(TASK DESCRIPTION): Give the number of lines in the data below that contain "McDonald", with no other words.

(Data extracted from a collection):
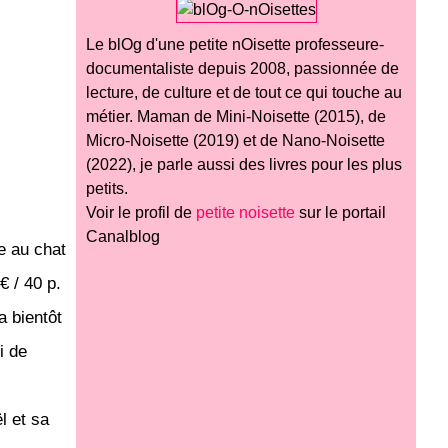
Le blOg d'une petite nOisette professeure-
documentaliste depuis 2008, passionnée de
lecture, de culture et de tout ce qui touche au
métier. Maman de Mini-Noisette (2015), de
Micro-Noisette (2019) et de Nano-Noisette
(2022), je parle aussi des livres pour les plus
petits.
Voir le profil de
petite noisette
sur le portail
Canalblog
e au chat
€ / 40 p.
a bientôt
i de
l et sa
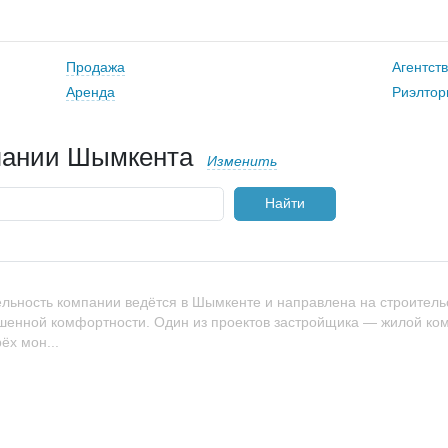
Продажа
Агентст
Аренда
Риэлтор
пании Шымкента
Изменить
Найти
льность компании ведётся в Шымкенте и направлена на строитель
енной комфортности. Один из проектов застройщика — жилой комп
ёх мон...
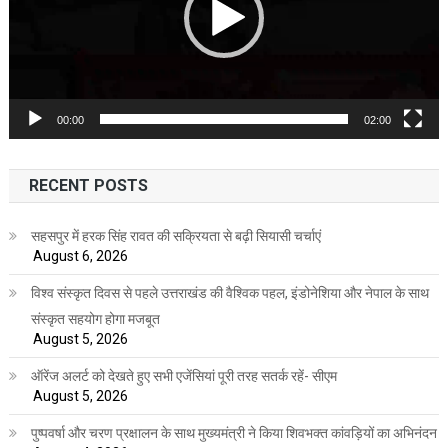
00:00
02:00
RECENT POSTS
सहसपुर में हरक सिंह रावत की सक्रियता से बढ़ी सियासी चर्चाएं
August 6, 2026
विश्व संस्कृत दिवस से पहले उत्तराखंड की वैश्विक पहल, इंडोनेशिया और नेपाल के साथ
संस्कृत सहयोग होगा मजबूत
August 5, 2026
ऑरेंज अलर्ट को देखते हुए सभी एजेंसियां पूरी तरह सतर्क रहें- सीएम
August 5, 2026
पुष्पवर्षा और चरण प्रक्षालन के साथ मुख्यमंत्री ने किया शिवभक्त कांवड़ियों का अभिनंदन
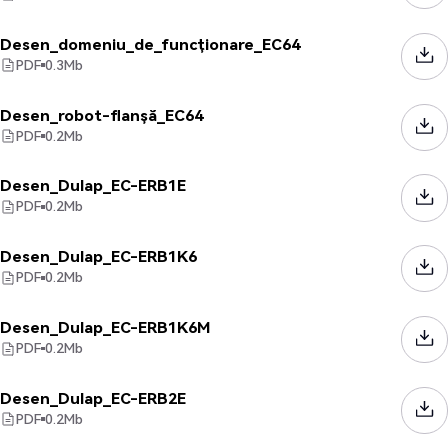
Desen_domeniu_de_funcționare_EC64
PDF
0.3
Mb
Desen_robot-flanșă_EC64
PDF
0.2
Mb
Desen_Dulap_EC-ERB1E
PDF
0.2
Mb
Desen_Dulap_EC-ERB1K6
PDF
0.2
Mb
Desen_Dulap_EC-ERB1K6M
PDF
0.2
Mb
Desen_Dulap_EC-ERB2E
PDF
0.2
Mb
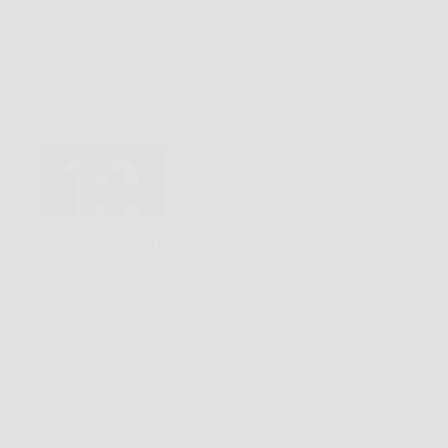
Il Midea MERT210FGE01 è un frigorifero
combinato a doppia porta con congelatore superiore
progettato per offrire una buona capacità di
conservazione in dimensioni compatte. Con 204 litri
di capacità totale, rappresenta una soluzione ideale
per piccoli appartamenti, uffici, dormitori o…
SiNotizie
10 Marzo 2026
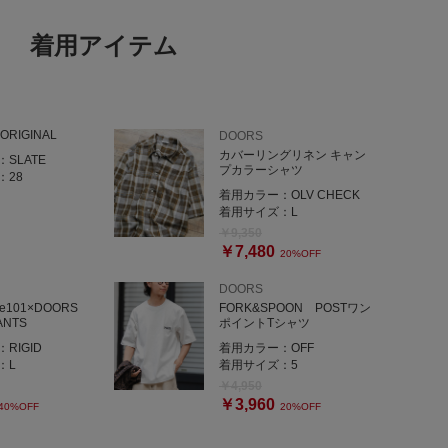
着用アイテム
ORIGINAL
DOORS
カバーリングリネン キャン
：
SLATE
プカラーシャツ
：
28
着用カラー：
OLV CHECK
着用サイズ：
L
￥9,350
￥7,480
20%OFF
DOORS
e101×DOORS
FORK&SPOON POSTワン
ANTS
ポイントTシャツ
：
RIGID
着用カラー：
OFF
：
L
着用サイズ：
5
￥4,950
￥3,960
40%OFF
20%OFF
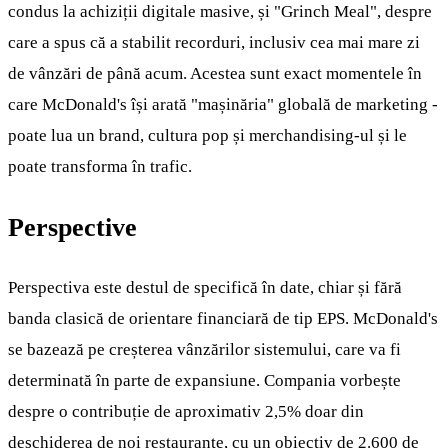
condus la achiziții digitale masive, și "Grinch Meal", despre
care a spus că a stabilit recorduri, inclusiv cea mai mare zi
de vânzări de până acum. Acestea sunt exact momentele în
care McDonald's își arată "mașinăria" globală de marketing -
poate lua un brand, cultura pop și merchandising-ul și le
poate transforma în trafic.
Perspective
Perspectiva este destul de specifică în date, chiar și fără
banda clasică de orientare financiară de tip EPS. McDonald's
se bazează pe creșterea vânzărilor sistemului, care va fi
determinată în parte de expansiune. Compania vorbește
despre o contribuție de aproximativ 2,5% doar din
deschiderea de noi restaurante, cu un obiectiv de 2.600 de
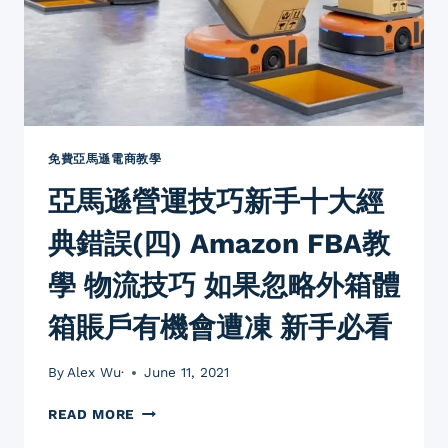
免費亞馬遜電商教學
亞馬遜營運技巧新手十大經
典錯誤(四) Amazon FBA教
學 物流技巧 如果忽略外箱體
箱賬戶有機會遭凍 新手必看
By
Alex Wu·
June 11, 2021
亞
READ MORE
馬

(COMPLETED EXERCISE): 2